How to complete this task →
Having located the line with "CUANTOS DÍAS NECESITAS ALQUILAR?", repeat it and all remaining lines of the records exactly. Pictures do not belong in the answer.
----
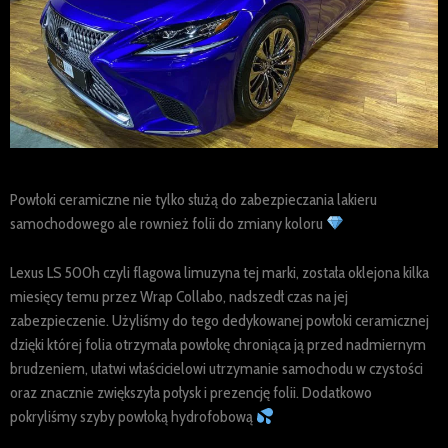
Powłoki ceramiczne nie tylko służą do zabezpieczania lakieru
samochodowego ale rownież folii do zmiany koloru
Lexus LS 500h czyli flagowa limuzyna tej marki, została oklejona kilka
miesięcy temu przez Wrap Collabo, nadszedł czas na jej
zabezpieczenie. Użyliśmy do tego dedykowanej powłoki ceramicznej
dzięki której folia otrzymała powłokę chroniąca ją przed nadmiernym
brudzeniem, ułatwi właścicielowi utrzymanie samochodu w czystości
oraz znacznie zwiększyła połysk i prezencję folii. Dodatkowo
pokryliśmy szyby powłoką hydrofobową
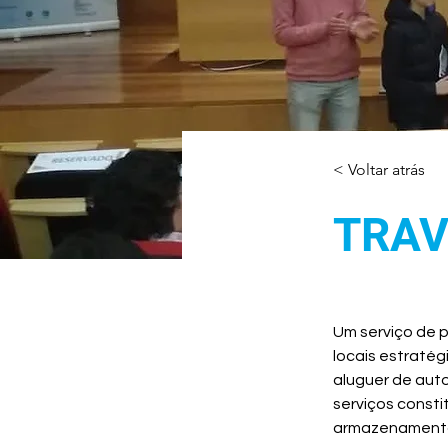
< Voltar atrás
TRAV
Um serviço de 
locais estratég
aluguer de aut
serviços consti
armazenamento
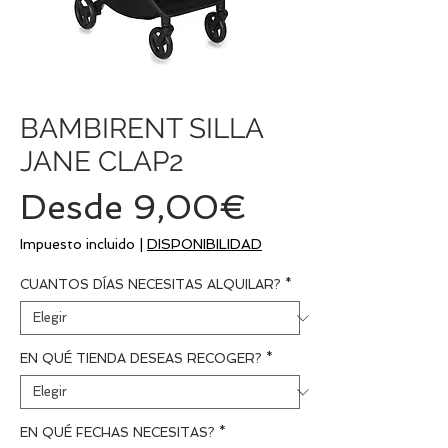
BAMBIRENT SILLA
JANE CLAP2
Precio
Desde
9,00€
de
Impuesto incluido
|
DISPONIBILIDAD
oferta
CUANTOS DÍAS NECESITAS ALQUILAR?
*
EN QUÉ TIENDA DESEAS RECOGER?
*
EN QUÉ FECHAS NECESITAS?
*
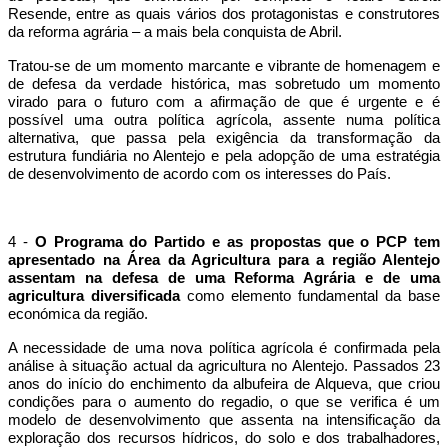
Resende, entre as quais vários dos protagonistas e construtores
da reforma agrária – a mais bela conquista de Abril.
Tratou-se de um momento marcante e vibrante de homenagem e
de defesa da verdade histórica, mas sobretudo um momento
virado para o futuro com a afirmação de que é urgente e é
possível uma outra política agrícola, assente numa política
alternativa, que passa pela exigência da transformação da
estrutura fundiária no Alentejo e pela adopção de uma estratégia
de desenvolvimento de acordo com os interesses do País.
4 -
O Programa do Partido e as propostas que o PCP tem
apresentado na Área da Agricultura para a região Alentejo
assentam na defesa de uma Reforma Agrária e de uma
agricultura diversificada
como elemento fundamental da base
económica da região.
A necessidade de uma nova política agrícola é confirmada pela
análise à situação actual da agricultura no Alentejo. Passados 23
anos do início do enchimento da albufeira de Alqueva, que criou
condições para o aumento do regadio, o que se verifica é um
modelo de desenvolvimento que assenta na intensificação da
exploração dos recursos hídricos, do solo e dos trabalhadores,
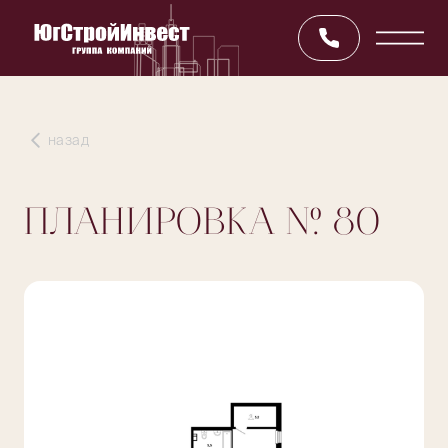
назад
ПЛАНИРОВКА
№ 80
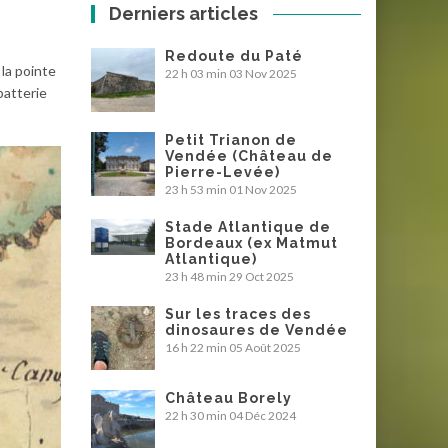
Derniers articles
Redoute du Paté
 la pointe
22 h 03 min
03 Nov 2025
batterie
Petit Trianon de
Vendée (Château de
Pierre-Levée)
23 h 53 min
01 Nov 2025
Stade Atlantique de
Bordeaux (ex Matmut
Atlantique)
23 h 48 min
29 Oct 2025
Sur les traces des
dinosaures de Vendée
16 h 22 min
05 Août 2025
Château Borely
22 h 30 min
04 Déc 2024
----
Answer below →
CUANTOS DÍAS NECESITAS ALQUILAR?
*
EN QUÉ TIENDA DESEAS RECOGER?
*
EN QUÉ FECHAS NECESITAS?
*
Resende, entre as quais vários dos protagonistas e construtores
da reforma agrária – a mais bela conquista de Abril.
Tratou-se de um momento marcante e vibrante de homenagem e
de defesa da verdade histórica, mas sobretudo um momento
virado para o futuro com a afirmação de que é urgente e é
possível uma outra política agrícola, assente numa política
alternativa, que passa pela exigência da transformação da
estrutura fundiária no Alentejo e pela adopção de uma estratégia
de desenvolvimento de acordo com os interesses do País.
4 -
O Programa do Partido e as propostas que o PCP tem
apresentado na Área da Agricultura para a região Alentejo
assentam na defesa de uma Reforma Agrária e de uma
agricultura diversificada
como elemento fundamental da base
económica da região.
A necessidade de uma nova política agrícola é confirmada pela
análise à situação actual da agricultura no Alentejo. Passados 23
anos do início do enchimento da albufeira de Alqueva, que criou
condições para o aumento do regadio, o que se verifica é um
modelo de desenvolvimento que assenta na intensificação da
exploração dos recursos hídricos, do solo e dos trabalhadores,
назад
ПЛАНИРОВКА
№ 80
Derniers articles
Redoute du Paté
 la pointe
22 h 03 min
03 Nov 2025
batterie
Petit Trianon de
Vendée (Château de
Pierre-Levée)
23 h 53 min
01 Nov 2025
Stade Atlantique de
Bordeaux (ex Matmut
Atlantique)
23 h 48 min
29 Oct 2025
Sur les traces des
dinosaures de Vendée
16 h 22 min
05 Août 2025
Château Borely
22 h 30 min
04 Déc 2024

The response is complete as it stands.